HOUSE Quad-Comm Lead and Surigao del Norte Representative Robert Ace S. Barbers on Saturday rejected claims that the poor showing of Alyansa senatorial candidates in Mindanao was due to the impeachment complaint filed against Vice President Sara Duterte. He called such assertions “misleading and out of touch with the real sentiment of Mindanaoan voters.”
“The results speak for themselves,” Barbers, chairman of the House Committee on Dangerous Drugs, said. “Thirty-six out of 44 Mindanao lawmakers who signed the impeachment complaint were reelected. That’s a clear 81.81% win rate. If the impeachment was such a political liability, we would’ve been wiped out in our own districts. But we were not—we were overwhelmingly returned to office.”
Barbers, who was among the House members who supported the impeachment move, said the people of Mindanao “rewarded courage, not cowardice,” and refused to be manipulated by scare tactics or loyalty-driven narratives.
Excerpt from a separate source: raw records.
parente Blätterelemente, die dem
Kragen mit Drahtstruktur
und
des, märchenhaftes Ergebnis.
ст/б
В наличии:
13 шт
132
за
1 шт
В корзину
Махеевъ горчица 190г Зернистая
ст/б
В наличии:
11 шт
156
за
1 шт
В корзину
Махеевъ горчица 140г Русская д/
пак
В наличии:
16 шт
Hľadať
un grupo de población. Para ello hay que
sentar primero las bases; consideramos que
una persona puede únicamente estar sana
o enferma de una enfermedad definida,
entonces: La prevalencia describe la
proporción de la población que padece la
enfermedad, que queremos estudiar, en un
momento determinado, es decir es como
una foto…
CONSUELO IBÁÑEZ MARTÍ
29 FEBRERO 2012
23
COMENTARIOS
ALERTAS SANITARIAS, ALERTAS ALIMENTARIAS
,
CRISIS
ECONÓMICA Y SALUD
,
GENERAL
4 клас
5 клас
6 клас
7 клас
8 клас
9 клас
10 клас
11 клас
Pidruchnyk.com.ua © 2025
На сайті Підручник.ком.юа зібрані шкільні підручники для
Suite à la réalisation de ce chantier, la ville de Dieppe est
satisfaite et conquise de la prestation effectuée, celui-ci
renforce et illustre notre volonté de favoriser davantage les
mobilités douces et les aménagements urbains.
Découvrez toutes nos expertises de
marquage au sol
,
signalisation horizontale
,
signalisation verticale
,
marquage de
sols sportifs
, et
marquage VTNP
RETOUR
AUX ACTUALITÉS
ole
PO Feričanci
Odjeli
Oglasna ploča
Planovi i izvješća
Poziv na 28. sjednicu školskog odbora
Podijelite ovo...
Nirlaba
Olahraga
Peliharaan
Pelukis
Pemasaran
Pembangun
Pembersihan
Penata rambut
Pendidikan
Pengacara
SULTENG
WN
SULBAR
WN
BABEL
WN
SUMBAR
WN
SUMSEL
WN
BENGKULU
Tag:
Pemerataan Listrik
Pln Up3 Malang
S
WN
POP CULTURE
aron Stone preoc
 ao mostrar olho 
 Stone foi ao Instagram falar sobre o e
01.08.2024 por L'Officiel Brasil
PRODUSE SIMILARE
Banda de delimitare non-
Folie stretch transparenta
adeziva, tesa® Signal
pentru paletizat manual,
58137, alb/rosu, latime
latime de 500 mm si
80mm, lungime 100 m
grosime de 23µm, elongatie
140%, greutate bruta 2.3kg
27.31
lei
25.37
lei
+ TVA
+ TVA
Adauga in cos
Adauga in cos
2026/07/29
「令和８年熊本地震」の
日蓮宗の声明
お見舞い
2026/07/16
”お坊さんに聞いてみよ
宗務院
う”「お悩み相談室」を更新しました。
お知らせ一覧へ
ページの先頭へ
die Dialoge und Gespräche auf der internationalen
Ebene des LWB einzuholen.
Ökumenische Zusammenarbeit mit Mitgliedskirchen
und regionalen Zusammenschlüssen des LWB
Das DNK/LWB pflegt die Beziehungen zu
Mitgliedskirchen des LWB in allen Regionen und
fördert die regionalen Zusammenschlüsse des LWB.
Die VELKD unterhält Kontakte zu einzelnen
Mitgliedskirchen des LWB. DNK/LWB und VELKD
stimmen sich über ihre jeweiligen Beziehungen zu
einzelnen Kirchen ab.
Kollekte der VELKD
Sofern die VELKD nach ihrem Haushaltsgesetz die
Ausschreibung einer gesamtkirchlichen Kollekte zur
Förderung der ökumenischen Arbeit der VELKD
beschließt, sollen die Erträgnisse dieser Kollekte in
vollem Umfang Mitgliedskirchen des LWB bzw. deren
“Let’s be honest—voters are smarter than we give them credit for. They did not vote based on who defended or attacked a Duterte. They voted for local leaders who delivered, who stood their ground, and who worked with integrity,” he added.
Barbers named several reelected colleagues who also backed the impeachment, including Rep. Zia Alonto Adiong and Rep. Yasser Balindong of Lanao del Sur, Rep. Romeo Momo of Surigao del Sur, Rep. Dimszar Sali of Tawi-Tawi, Rep. Roberto ‘Pinpin’ Uy Jr. of Zamboanga del Norte, Rep. Samantha Santos of Cotabato, and Rep. Keith Flores and Jose Manuel Alba of Bukidnon—all of whom successfully defended their seats.
Barbers said the “blame game” now being waged by some quarters trying to pin Alyansa’s Senate losses on the impeachment complaint is both unfair and inaccurate.
“Senate campaigns are won with message, machinery, and momentum—not by shielding sacred cows from scrutiny. If some candidates underperformed, it was because we didn’t connect enough at the national level, not because we fought for truth and transparency,” Barbers said.
He emphasized that the results in Mindanao showed that voters made a distinction between local and national races, and did not conflate impeachment with betrayal.
“The fact that my wife Bernadette and so many of my colleagues were reelected proves that Mindanaoans know the difference between political vendetta and constitutional accountability,” Barbers said.
“They backed us because we had the spine to uphold the rule of law, even if it meant taking on powerful names. That is not political suicide—that is leadership,” he said.